В начале июля был введен новый порядок работы почты. Согласно ему запрещалось «в письмах и телеграммах сообщать какие-либо сведения военного, экономического или политического характера, оглашение которых может нанести ущерб государству». Запрещалось переправлять по почте открытки с видами или наклейками фотографий, письма со шрифтом для слепых, кроссвордами, шахматными задачами и т. д. Запрещалось также употребление конвертов с подкладками (бумага была плохая, и конверты приходилось делать двойными), писать письма размером более четырех страниц почтовой бумаги.
Вскоре была введена военная цензура. Вся пересылаемая корреспонденция просматривалась и нежелательная для государства информация из них вычеркивалась, а то и вырезалась. Письма на фронт и с фронта посылались без конвертов и марок, их просто складывали треугольником. Это облегчало работу военной цензуры.
Коль скоро мы заговорили о почте, вспомним и о голубях. 19 декабря 1941 года, когда немцы находились от Москвы так близко, что не только голубь, но и воробей мог долететь, комендант Москвы приказал: «В целях недопущения использования враждебными элементами голубей, находящихся у частных лиц, приказываю в трехдневный срок сдать голубей в Управление милиции (ул.
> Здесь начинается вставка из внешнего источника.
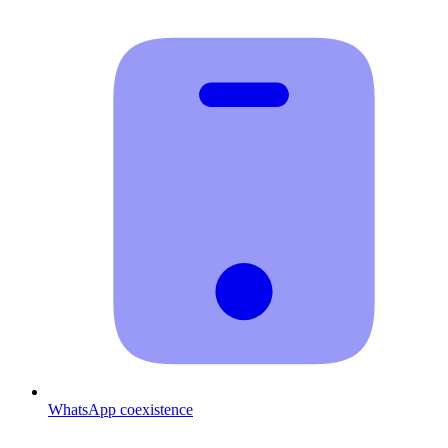
WhatsApp coexistence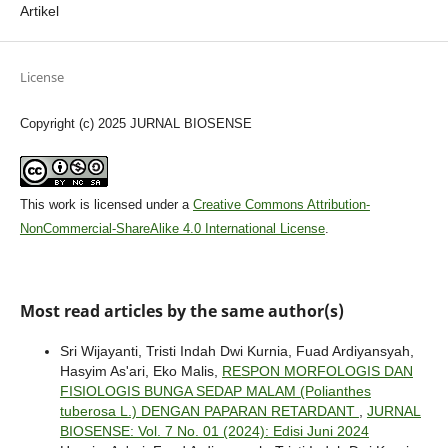
Artikel
License
Copyright (c) 2025 JURNAL BIOSENSE
This work is licensed under a
Creative Commons Attribution-
NonCommercial-ShareAlike 4.0 International License
.
Most read articles by the same author(s)
Sri Wijayanti, Tristi Indah Dwi Kurnia, Fuad Ardiyansyah,
Hasyim As'ari, Eko Malis,
RESPON MORFOLOGIS DAN
FISIOLOGIS BUNGA SEDAP MALAM (Polianthes
tuberosa L.) DENGAN PAPARAN RETARDANT
,
JURNAL
BIOSENSE: Vol. 7 No. 01 (2024): Edisi Juni 2024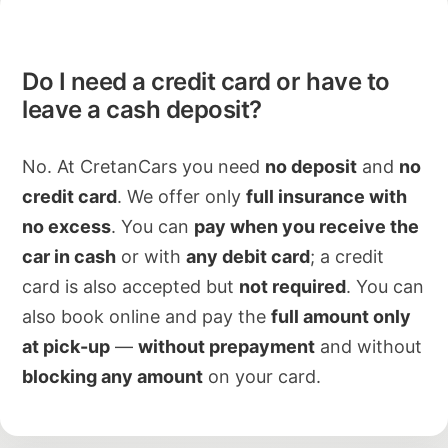
Do I need a credit card or have to
leave a cash deposit?
No. At CretanCars you need
no deposit
and
no
credit card
. We offer only
full insurance with
no excess
. You can
pay when you receive the
car in cash
or with
any debit card
; a credit
card is also accepted but
not required
. You can
also book online and pay the
full amount only
at pick-up
—
without prepayment
and without
blocking any amount
on your card.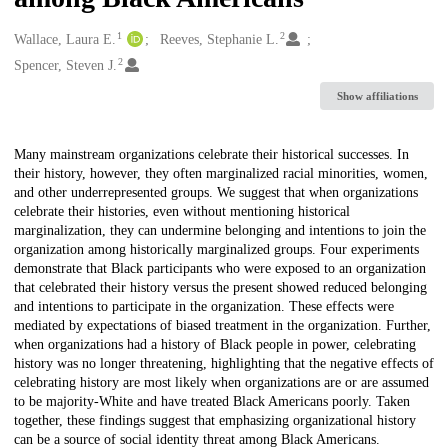
1
2
Creators
Wallace, Laura E.
Reeves, Stephanie L.
2
Spencer, Steven J.
Show affiliations
Description
Many mainstream organizations celebrate their historical successes. In
their history, however, they often marginalized racial minorities, women,
and other underrepresented groups. We suggest that when organizations
celebrate their histories, even without mentioning historical
marginalization, they can undermine belonging and intentions to join the
organization among historically marginalized groups. Four experiments
demonstrate that Black participants who were exposed to an organization
that celebrated their history versus the present showed reduced belonging
and intentions to participate in the organization. These effects were
mediated by expectations of biased treatment in the organization. Further,
when organizations had a history of Black people in power, celebrating
history was no longer threatening, highlighting that the negative effects of
celebrating history are most likely when organizations are or are assumed
to be majority-White and have treated Black Americans poorly. Taken
together, these findings suggest that emphasizing organizational history
can be a source of social identity threat among Black Americans.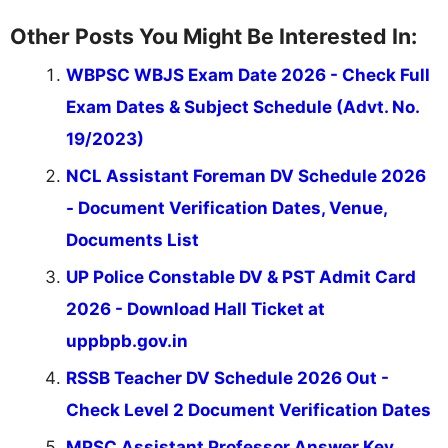
Other Posts You Might Be Interested In:
WBPSC WBJS Exam Date 2026 - Check Full
Exam Dates & Subject Schedule (Advt. No.
19/2023)
NCL Assistant Foreman DV Schedule 2026
- Document Verification Dates, Venue,
Documents List
UP Police Constable DV & PST Admit Card
2026 - Download Hall Ticket at
uppbpb.gov.in
RSSB Teacher DV Schedule 2026 Out -
Check Level 2 Document Verification Dates
MPSC Assistant Professor Answer Key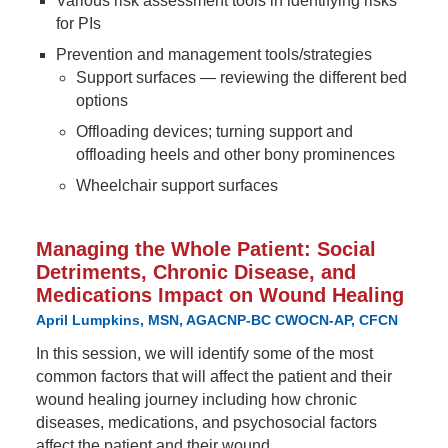
Various risk assessment tools in identifying risks
for PIs
Prevention and management tools/strategies
Support surfaces — reviewing the different bed
options
Offloading devices; turning support and
offloading heels and other bony prominences
Wheelchair support surfaces
Managing the Whole Patient: Social
Detriments, Chronic Disease, and
Medications Impact on Wound Healing
April Lumpkins, MSN, AGACNP-BC CWOCN-AP, CFCN
In this session, we will identify some of the most
common factors that will affect the patient and their
wound healing journey including how chronic
diseases, medications, and psychosocial factors
affect the patient and their wound.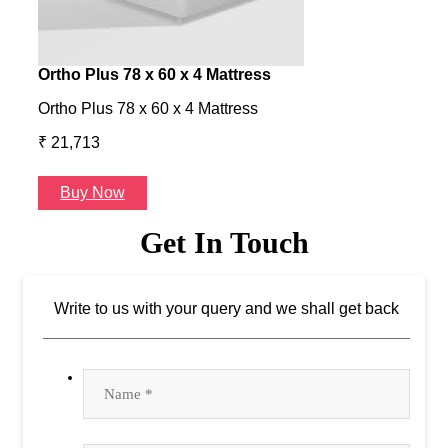
Ortho Plus 78 x 60 x 4 Mattress
Ness
Ortho Plus 78 x 60 x 4 Mattress
Ness 
₹ 21,713
₹ 24
Buy Now
B
Get In Touch
Write to us with your query and we shall get back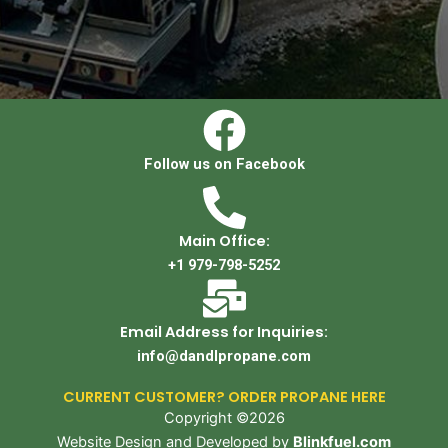
Follow us on Facebook
Main Office:
+1 979-798-5252
Email Address for Inquiries:
info@dandlpropane.com
CURRENT CUSTOMER? ORDER PROPANE HERE
Copyright ©2026
Website Design and Developed by
Blinkfuel.com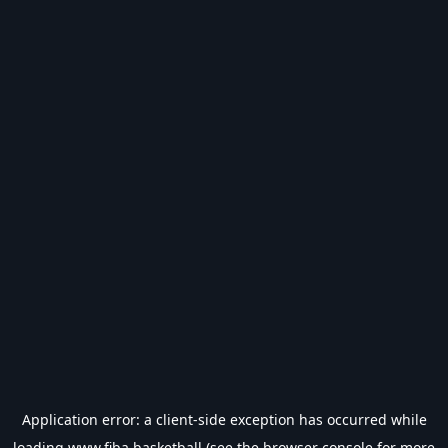
Application error: a
client
-side exception has occurred while
loading
www.fiba.basketball
(see the
browser console
for more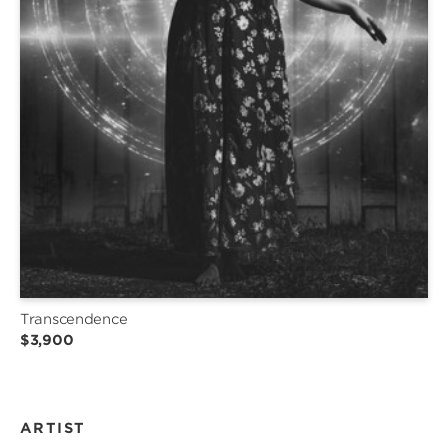
Transcendence
$3,900
ARTIST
Петровка, 38). Лица, не сдавшие голубей, будут привлечены к ответственности по закону военного времени».
Голубятники потянулись на Петровку. Говорили, что какой-то известный эстрадный артист принес туда пять каких-то белых птичек, которые летали хвостом вперед, но их у него не приняли. Брали на Петровке только почтовых голубей.
22 декабря прием голубей прекратился. Девать их, наверное, было некуда, да и как в этой спешке отличишь почтового голубя от обыкновенного чеграша?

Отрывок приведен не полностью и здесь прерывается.